ATLANTA, Dec. 5, 2013 /PRNewswire/ -- Innotrac Corporation (NASDAQ: INOC) ("Innotrac"), Blue Eagle Holdings, L.P. ("Parent"), and Blue Eagle Acquisition Sub, Inc., a wholly-owned subsidiary of Parent ("Purchaser"), today announced that, on December 4, 2013, Purchaser commenced the previously-announced cash tender offer for all of the outstanding shares of common stock of Innotrac at a price per share of $8.20, net to the seller in cash, without interest and less any applicable withholding tax.  Parent and Purchaser are affiliates of private equity firm Sterling Partners.

On November 14, 2013, Innotrac announced that it had entered into a definitive merger agreement pursuant to which the tender offer would be made. Pursuant to the merger agreement, after completion of the tender offer and the satisfaction or waiver of the conditions to the tender offer, Purchaser will merge with and into Innotrac, and all of the then outstanding shares of Innotrac's common stock (other than shares held by Innotrac, Parent, their respective wholly owned subsidiaries, or Innotrac's shareholders that validly exercise dissenters' rights under Georgia law with respect to such shares) will be automatically converted into the right to receive cash equal to the $8.20 offer price per share, without interest and less any applicable withholding tax.

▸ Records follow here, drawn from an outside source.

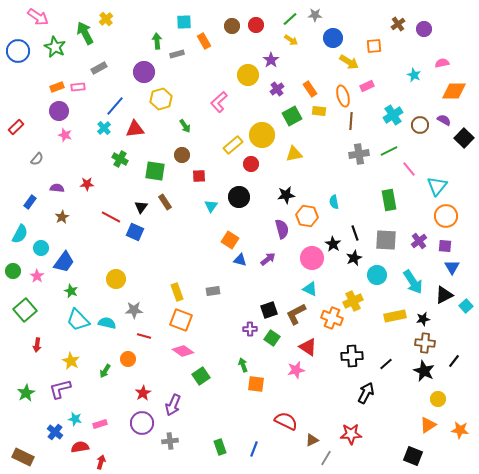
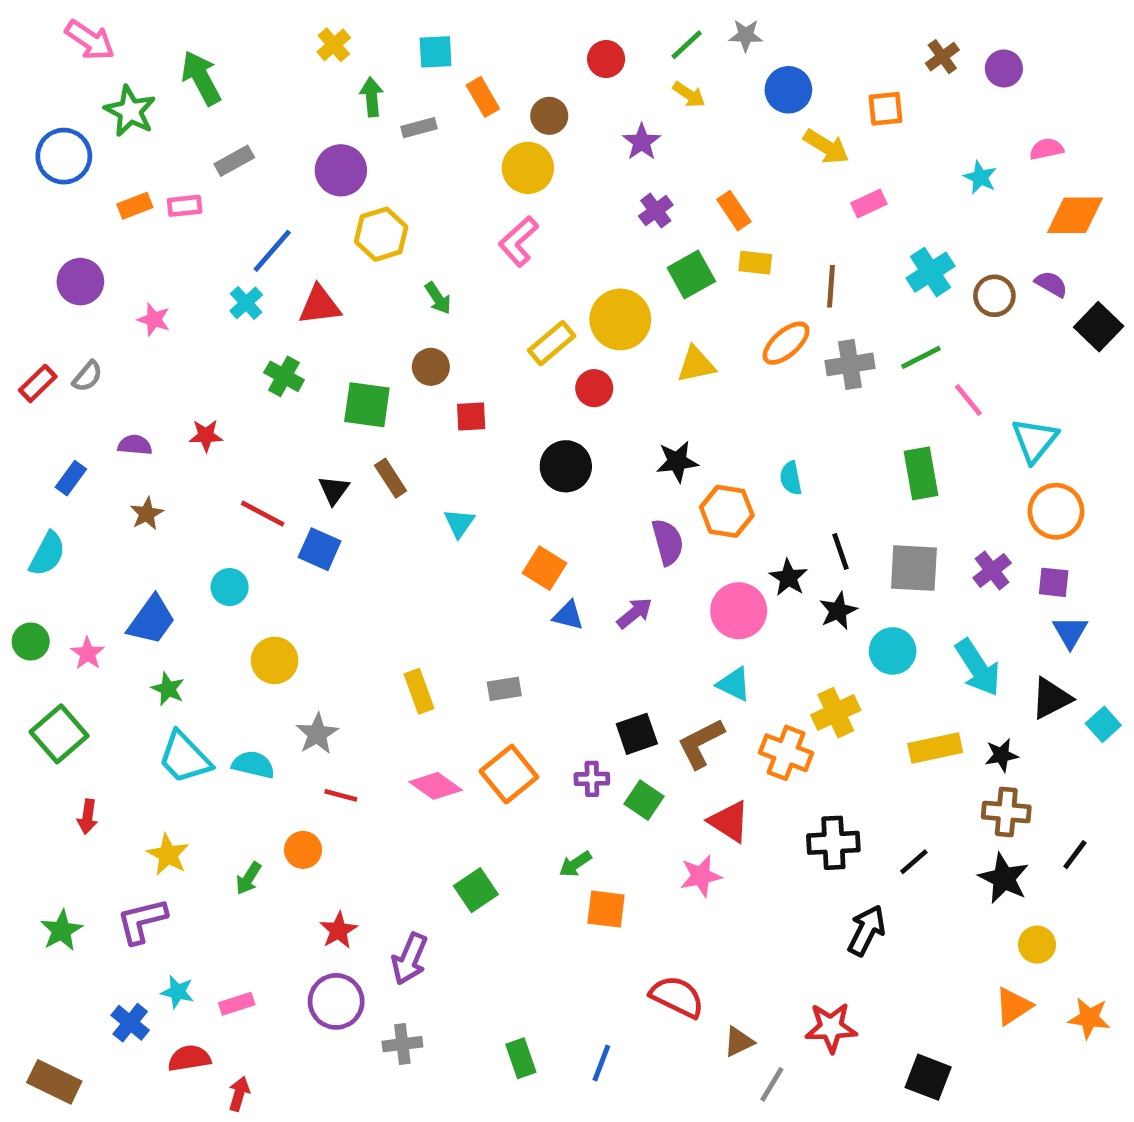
yellow cross: (106, 19) -> (334, 45), moved
brown circle: (232, 26) -> (549, 116), moved
blue circle: (18, 51) -> (64, 156), moved
yellow circle: (248, 75) -> (528, 168), moved
orange ellipse: (343, 96) -> (786, 343), moved, turned 65
purple circle: (59, 111) -> (80, 282), moved
red rectangle: (16, 127) -> (38, 383), moved
cyan triangle: (211, 206) -> (459, 523), moved
cyan circle: (41, 248) -> (230, 587), moved
gray star: (134, 310) -> (317, 734), turned -30
orange square: (181, 320) -> (509, 774), moved, turned 30
pink diamond: (183, 351) -> (436, 786), moved
green arrow: (243, 365) -> (575, 864), turned -104
black square: (413, 456) -> (928, 1077), moved

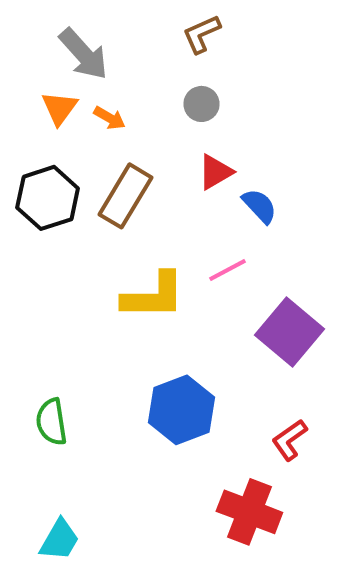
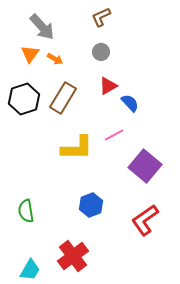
blue hexagon: (181, 410) -> (91, 205), size x0.7
red L-shape: (289, 440) -> (145, 220), size x1.5
red cross: (249, 512) -> (73, 256), moved, turned 32

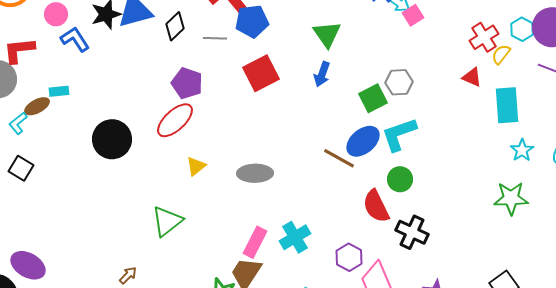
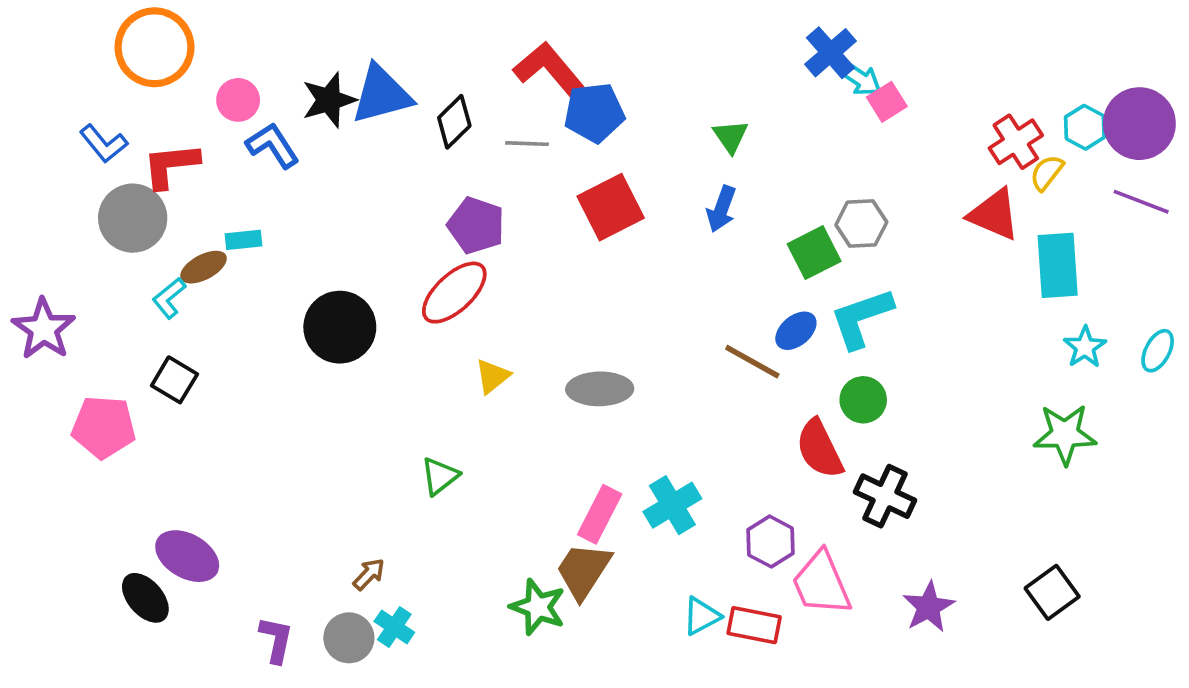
green triangle: (327, 34) -> (731, 136), size x0.7
red triangle: (472, 77) -> (994, 214), size x1.5
blue ellipse: (363, 141) -> (796, 331), size x0.7
green triangle: (167, 221) -> (440, 476), size x0.7

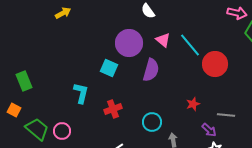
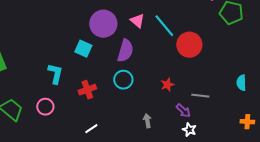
cyan circle: (152, 122) -> (123, 80), moved
pink circle: (62, 131) -> (45, 107), moved

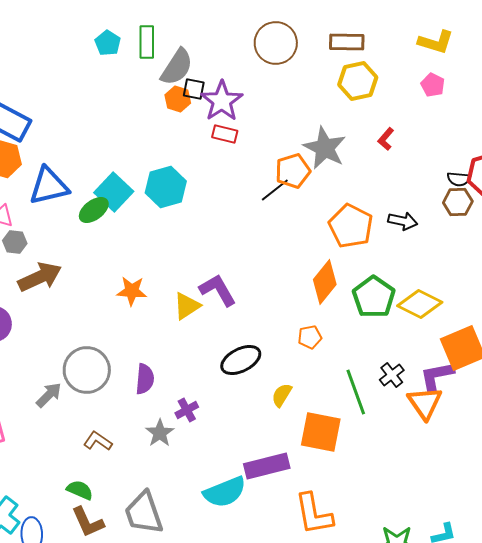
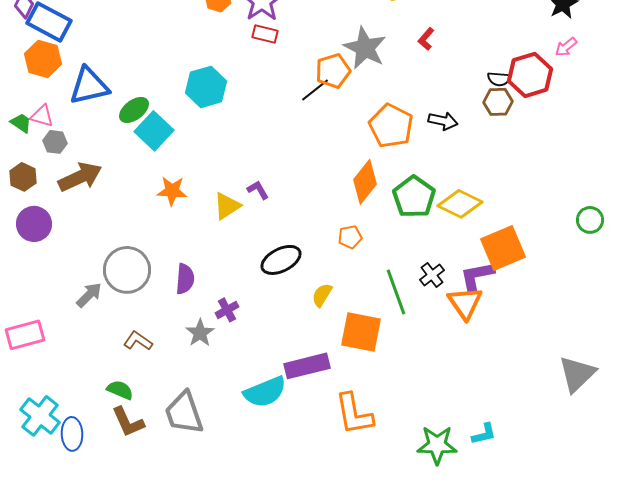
cyan square: (114, 192) -> (154, 131), moved
purple L-shape: (218, 290) -> (258, 190), size x0.6

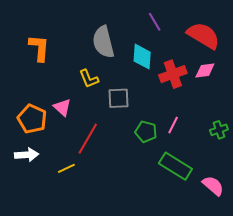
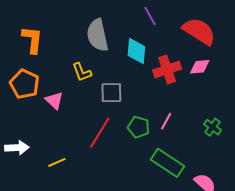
orange pentagon: (32, 119) -> (25, 84), moved
green cross: (219, 130) -> (213, 127), turned -36
red line: (88, 139) -> (100, 133), moved

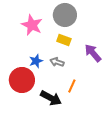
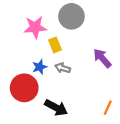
pink star: (32, 25) -> (35, 27), turned -30
yellow rectangle: (64, 40) -> (55, 45), moved, turned 48
orange line: (72, 86) -> (108, 108), moved

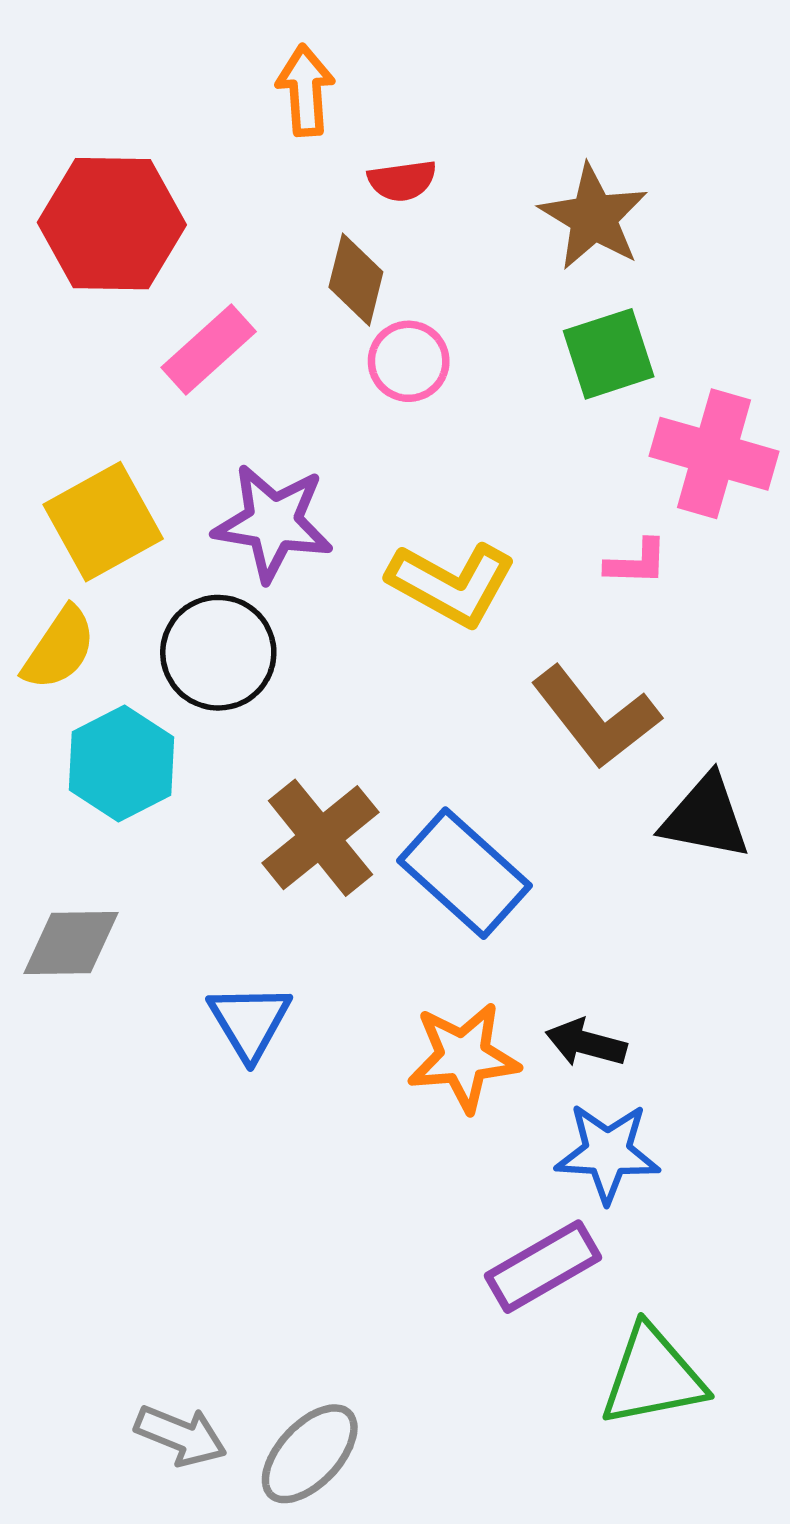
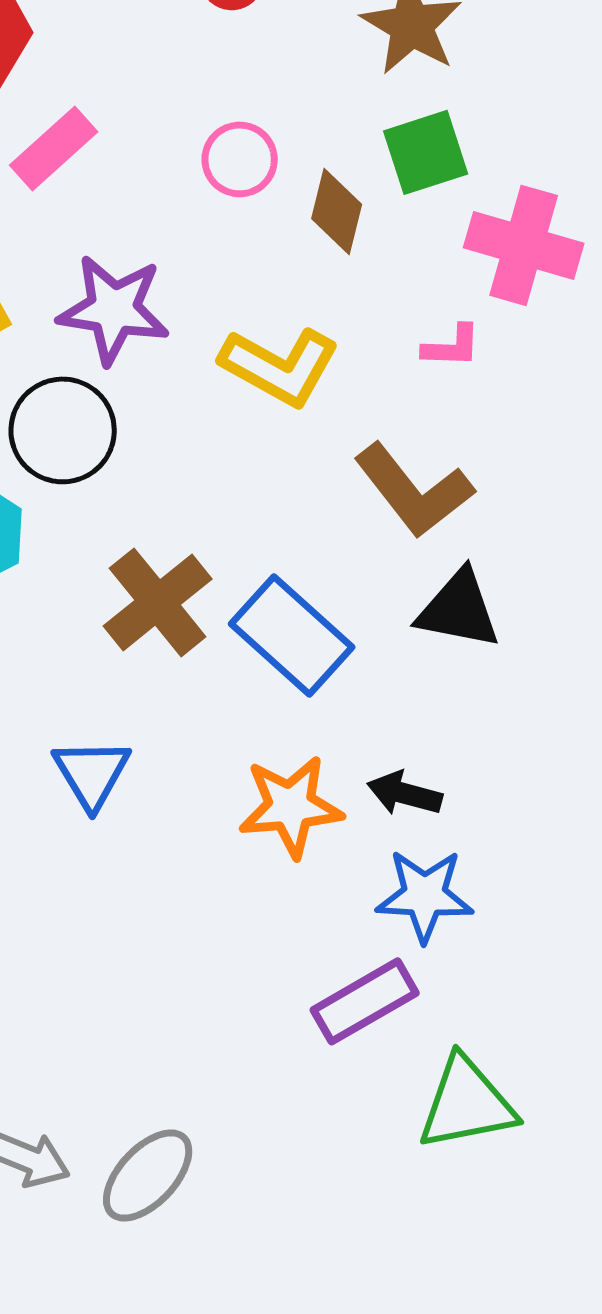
brown diamond: (356, 280) -> (337, 211), moved
black triangle: (705, 817) -> (459, 609), moved

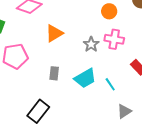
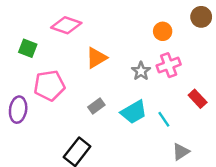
pink cross: (114, 39) -> (169, 65), turned -30
gray rectangle: (54, 73) -> (96, 106), turned 48

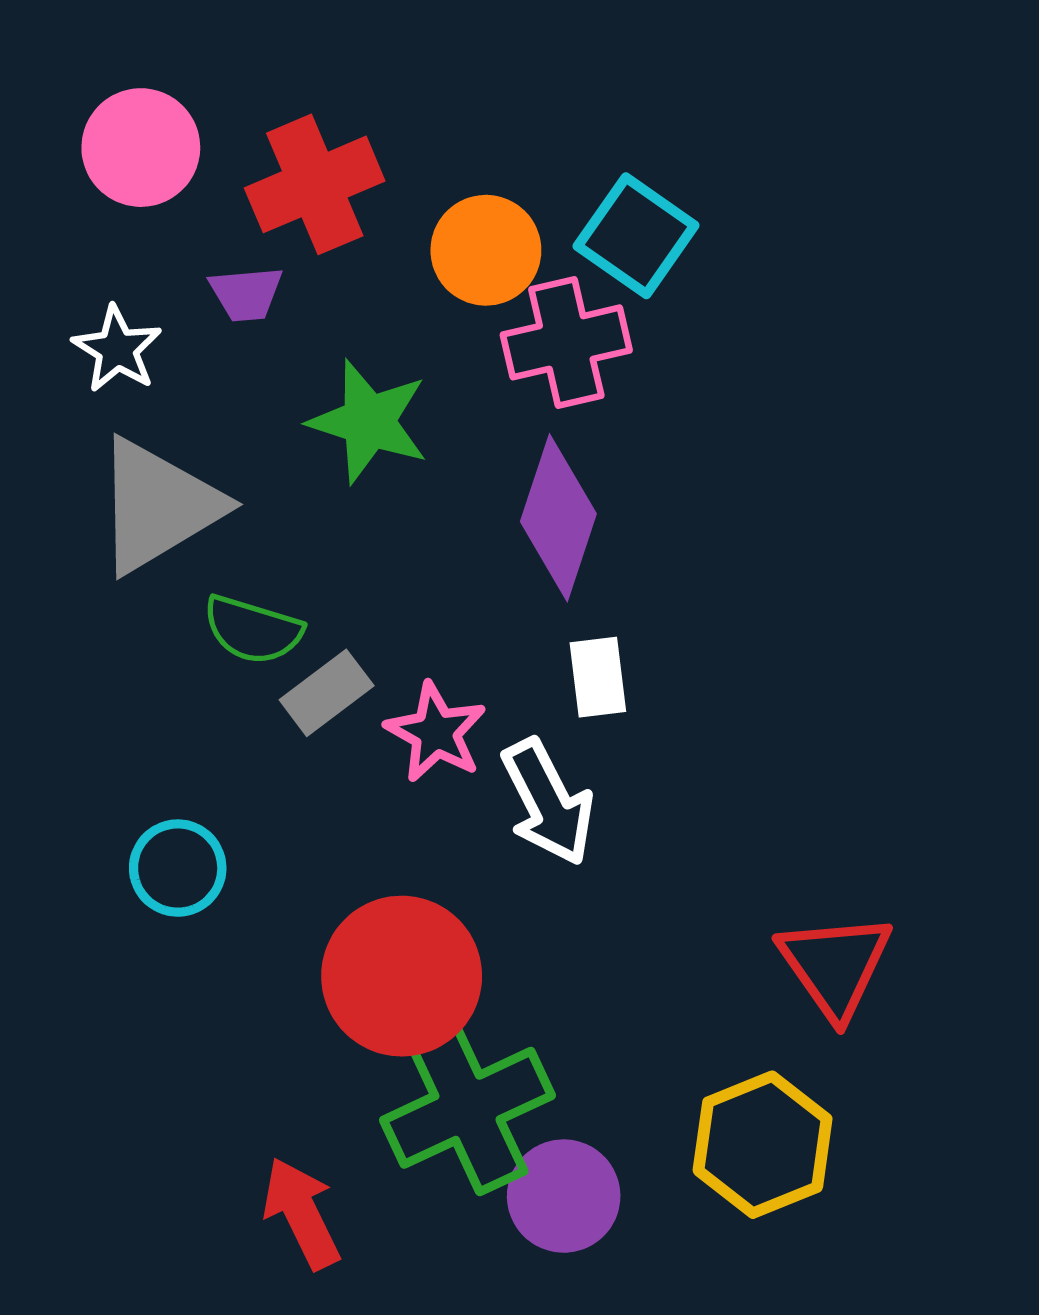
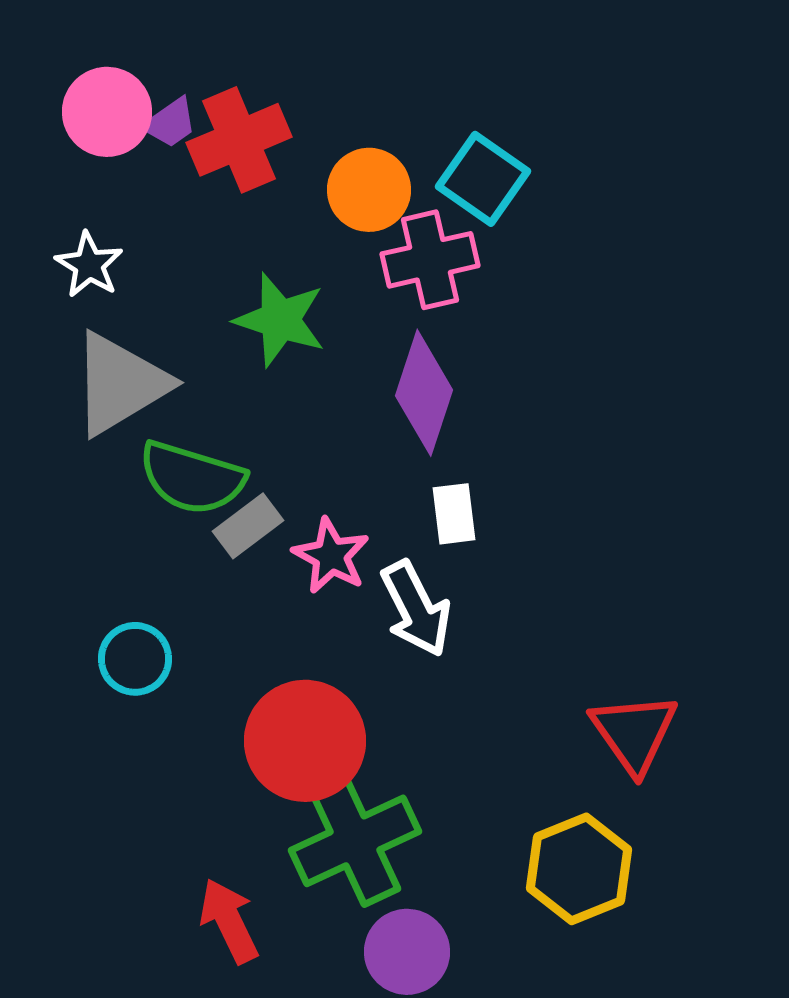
purple trapezoid: (246, 294) -> (170, 123), moved, turned -30
green semicircle: (253, 630) -> (192, 478), size x1.4
purple circle: (564, 1196) -> (407, 952), moved

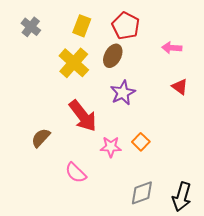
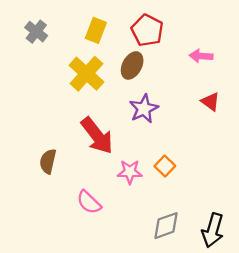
brown semicircle: (41, 138) -> (48, 161), turned -30

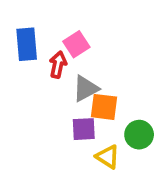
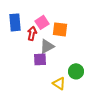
orange square: (104, 107) -> (60, 29), moved
purple square: (84, 129) -> (40, 59), moved

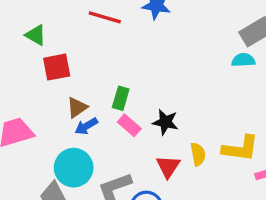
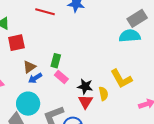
cyan semicircle: (243, 60) -> (130, 36), size x1.5
black star: (165, 122) -> (85, 86), moved
yellow L-shape: (240, 148) -> (121, 79), moved, turned 55

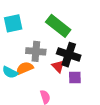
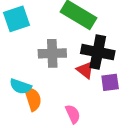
orange semicircle: (25, 68) -> (33, 99), moved, turned 102

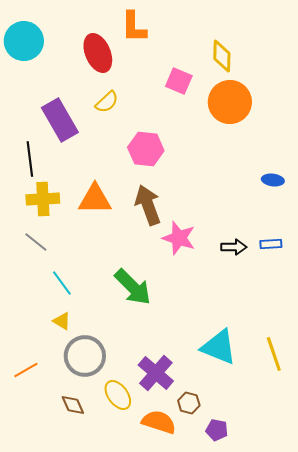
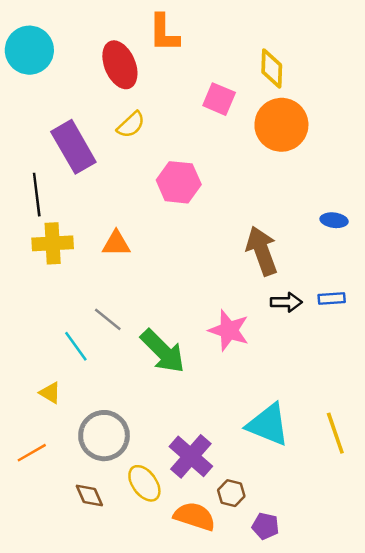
orange triangle: (95, 199) -> (116, 243), size x0.7
brown arrow: (148, 205) -> (262, 251), moved
pink star: (179, 238) -> (229, 330), moved
gray line: (36, 242) -> (108, 319), moved
yellow triangle: (62, 321) -> (50, 393), moved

As previously announced, Scott D. Dorfman, Innotrac's founder, Chairman, Chief Executive and largest shareholder, has entered into a contribution and support agreement pursuant to which he and related shareholders have agreed not to tender any of their shares in the tender offer and, following the completion of the tender offer, will contribute all of their shares, representing approximately 44% of Innotrac's outstanding common stock, to Parent in exchange for Parent equity interests.  Upon the closing of the transaction, Mr. Dorfman and the related shareholders will be paid at the offer price for Parent equity interests that correspond to approximately 70% of their Innotrac holdings, and will then beneficially own approximately 19.5% of the fully-diluted equity interests of Parent.  Mr. Dorfman and the Innotrac management team will continue their leadership of the Company after the transaction is closed.

Upon the unanimous recommendation of a special committee of the board of directors of Innotrac comprised solely of independent directors, Innotrac's board of directors unanimously (other than Mr. Dorfman, who abstained) approved the merger agreement and the transactions contemplated thereby, including the tender offer. The board of directors of Innotrac has recommended that Innotrac's shareholders tender their shares in the tender offer.